The typical household in in the UK has £233,104 in savings, according to a new index soon to be launched by the Tax Incentivised Savings Association (Tisa).

The index, which has been put together with KPMG, is based on Tisa's analysis of data published by the Office of National Statistics.

It showed the typical household had £5,300 in rainy day savings, £4,100 in "sunny day" savings, which were put aside for a longer timeframe, and £700 of personal debt.

But these figures were dwarfed by the amounts of money the typical household held in pensions and property, net of mortgage, which were £75,800 and £148,500 respectively.

Adrian Boulding, policy strategy director at Tisa, said the index would be published twice a year to measure how savings are fluctuating in Britain.

He said: "Over the last four years savings have gone up, by a mixture of appreciation and putting more into the pot, by 6 per cent.
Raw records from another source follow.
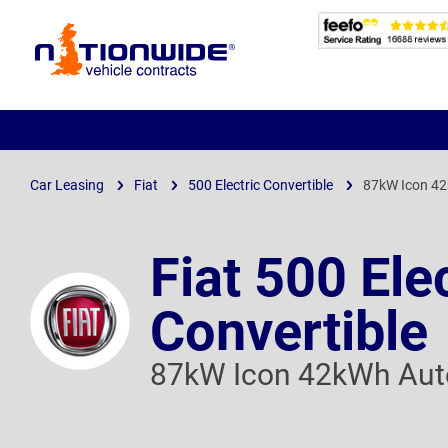
Page
Header
Car Leasing
Fiat
500 Electric Convertible
87kW Icon 4
Fiat 500 Ele
Convertible
87kW Icon 42kWh Aut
"If we could continue that route then by 2040 the typical household in Great Britain would have savings of £1m. At least half of us would be leaving on Millionaire's Row."

Mr Boulding added that the data, which would be made available to financial services firms on a subscription basis, would allow individuals to be compared against their peer group.

For example, he highlighted the typical savings for households in London where the main earner was aged between 45 and 54-years-old was £260,643.

He said this would allow people to find out whether they were lagging behind their peer group and whether they should increase how much they are saving but he warned there could be adverse psychological impacts on consumers.

Mr Boulding said: "If the gap is closeable they will tend to save more but if they are a long way behind then they will give up completely."

He acknowledged that including housing wealth in the index could be seen as controversial given that consumers could not easily draw on this without making themselves homeless, but he said the decision was based on Tisa's research.

Mr Boulding said: "It was decided because of the work we did at Tisa last year looking at how people regard their house.

"When we go out on the street and we talk to consumers they think their house is part of their savings.

"We know from survey data that a lot of people think they when they get to retirement they will consume some of it, either in terms of downsizing or taking out an equity release plan."

He said Tisa would be publishing more data at the full launch of the savings index shortly.